Тут припомнилось Семену, как сидел он в яме у Эрбулата, одного из своих хозяев и как толковали хозяйские женщины о соседе: мол, нечестивец и зверь, из тех поганых псов, каким отомстит Аллах! Толковали вполголоса, ибо соседа боялись; был он человеком Басаева и как-то – то ли своей рукой, то ли при дележке пленных – схватил девчонку лет двенадцати, дочь, как думалось, бизнесмена из Астрахани или Ростова. Но бизнесмен оказался врачом, деньги на огромный выкуп вымаливал по друзьям и родичам, а Эрбулатов сосед его поторапливал, каждый месяц отправляя по пальцу дочки.
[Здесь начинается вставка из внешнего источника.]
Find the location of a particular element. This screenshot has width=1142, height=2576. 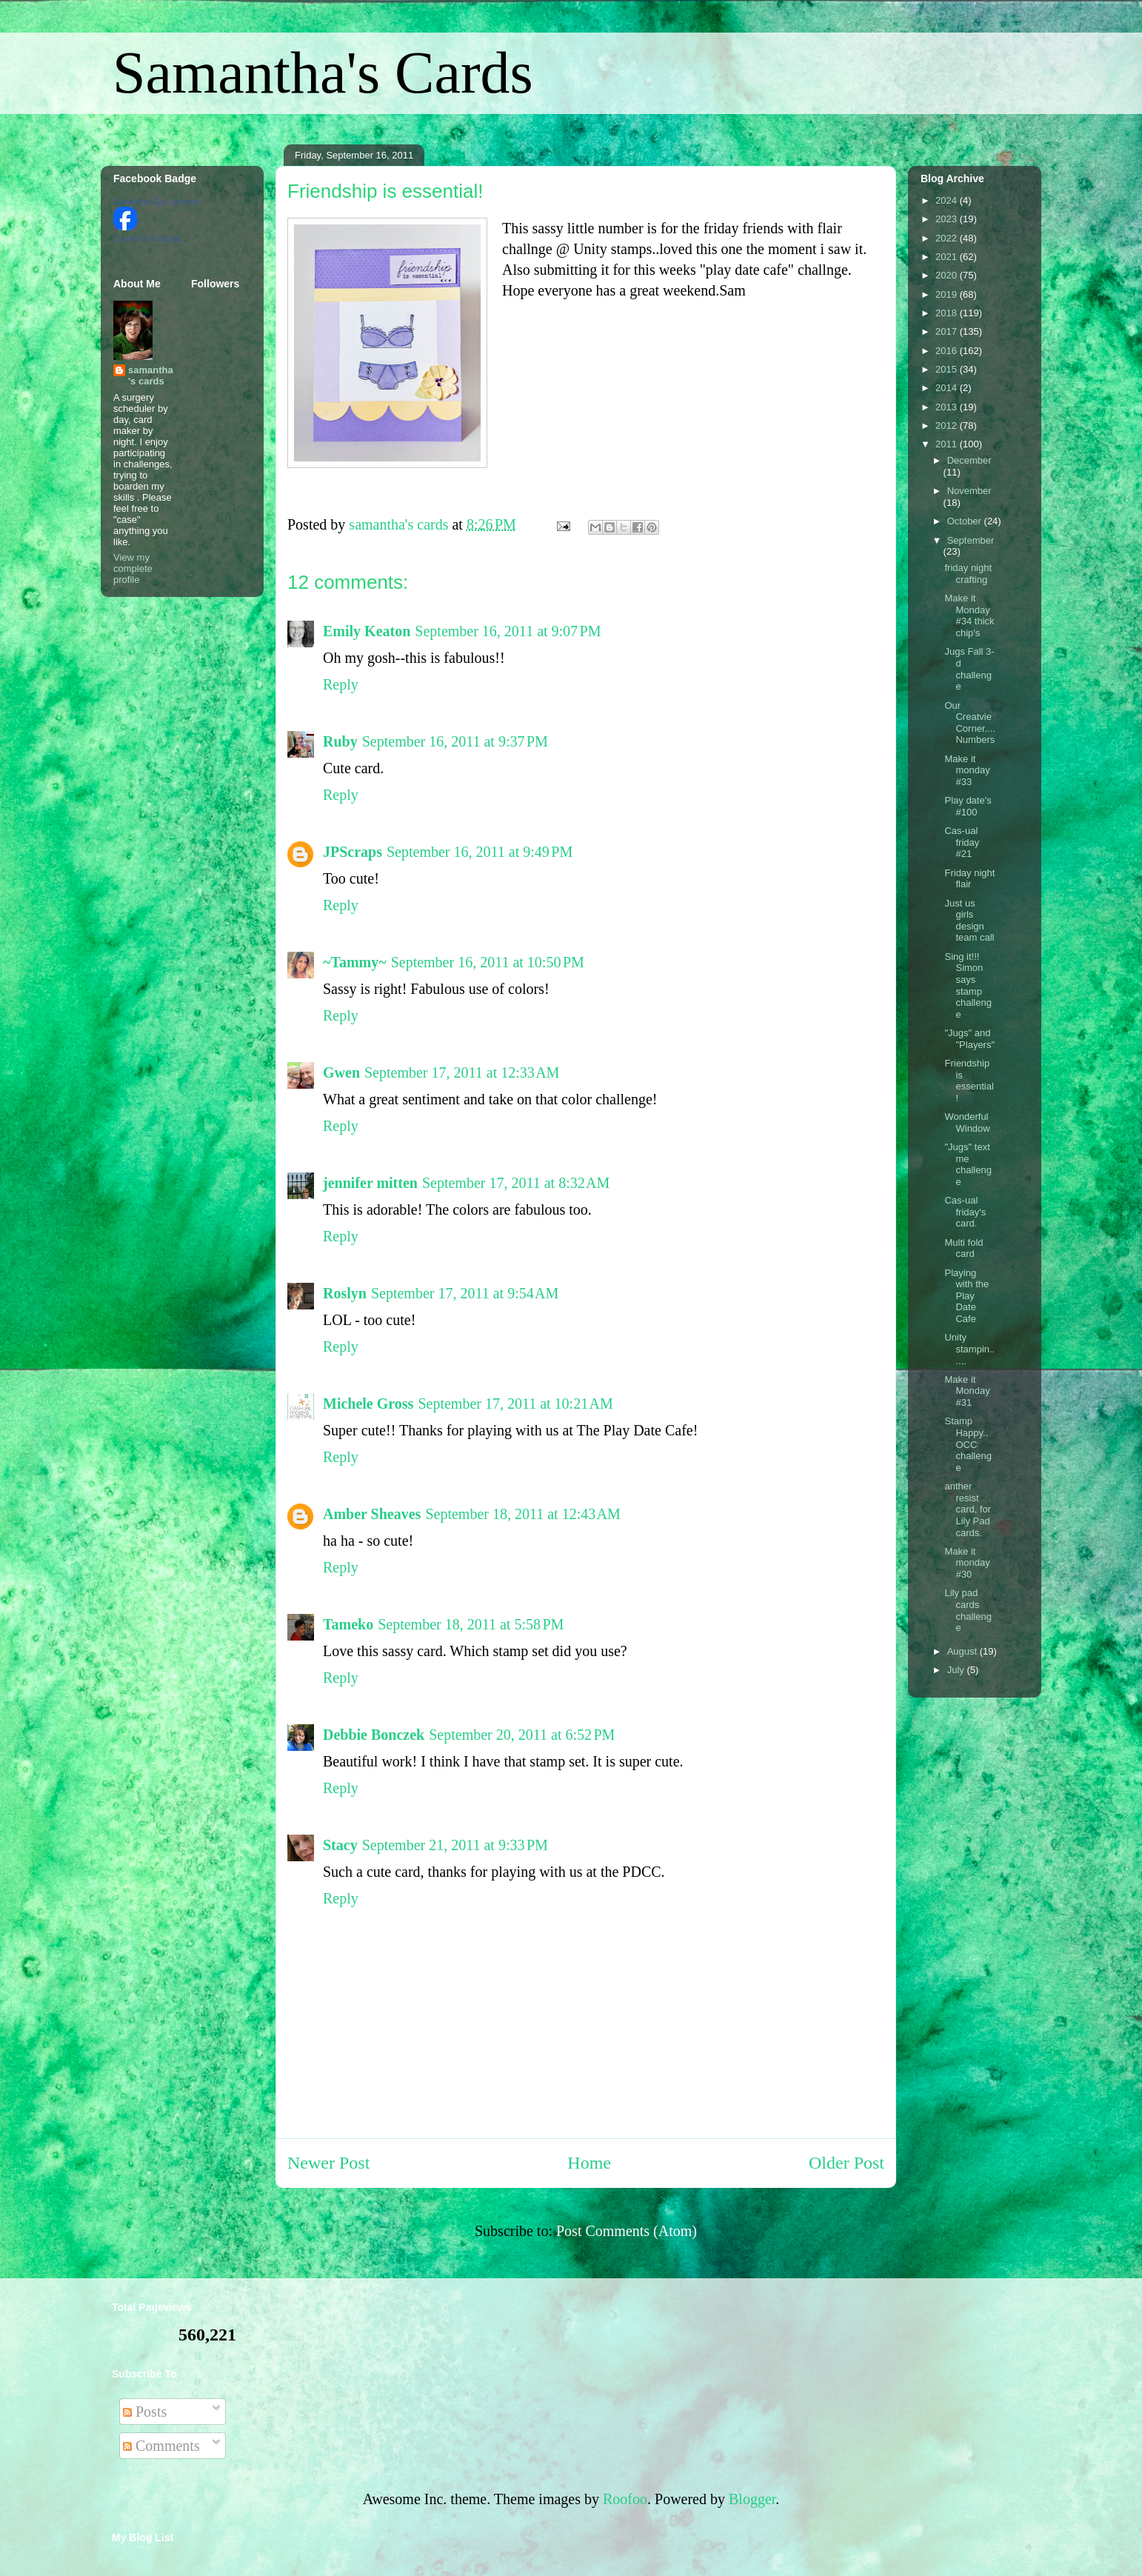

Долго не вспоминал Семен про эту историю, а вот – надо же! – вспомнил! И сам озверел, как Эрбулатов сосед. Там – девчонка, и тут девчонка, и неизвестно, что страшней: пальцы терять или подвергнуться в двенадцать лет насилию. Бродила в нем мысль, что это, может, и не насилие вовсе, а местная традиция: солнце жаркое, девушки зреют, как шампиньоны на унавоженной грядке, в двенадцать – невеста, в двадцать – мамаша с целым выводком, а в тридцать уже покойница. Все это могло быть так, но он еще оставался человеком другого времени, другой земли, других понятий, и они, эти понятия о добре и зле, наполнили душу Семена гневом и состраданием. Теперь он знал, для чего идет в Шабахи.

Должно быть, его лицо переменилось – Ако, шагавший рядом, вдруг спросил:

– Что с тобой, хозяин? Ты выглядишь так, будто яростная Сохмет в тебя вселилась!

– Может, и вселилась, – буркнул Семен, мрачно озирая пологие склоны холмов. Солнце – огромное, багряное – повисло над их вершинами, налетевший ветер пробудил голоса травы, заставив ее шелестеть то жалобно, то тревожно, и в этой жалобе-тревоге Семену чудились стоны какого-то существа, слабого и беззащитного, будто пойманный в капкан зверек.

Близился вечер. Где-то неподалеку протяжно взвыл шакал, гиены ответили ему пронзительным хохотом, паривший в вышине стервятник внезапно ринулся вниз, растаяв в солнечном сиянии. Они миновали ущелье между двух холмов, перебрались через мелкую речку, по берегам которой пасся скот, и, одолев еще одну возвышенность, очутились лицом к широкому пространству, окруженному с юга, востока и севера холмистой грядой. В середине этой естественной подковы лежала деревня Шабахи: круглые хижины под остроконечными кровлями из связок сухой травы, центральная площадь с водоемом и ручьем, сбегавшим со склона холма, столбы, соединенные жердями, для сушки шкур, обложенные камнем ямы, в которых пылал огонь, собаки, козы, дети и сотни мужчин и женщин, суетившихся у своих жилищ, у водоема и примитивных очагов. Загоны для скота Семен не обнаружил; быки и коровы свободно разгуливали на равнине, и, судя по изобилию стад, Шабахи была поселком не бедным.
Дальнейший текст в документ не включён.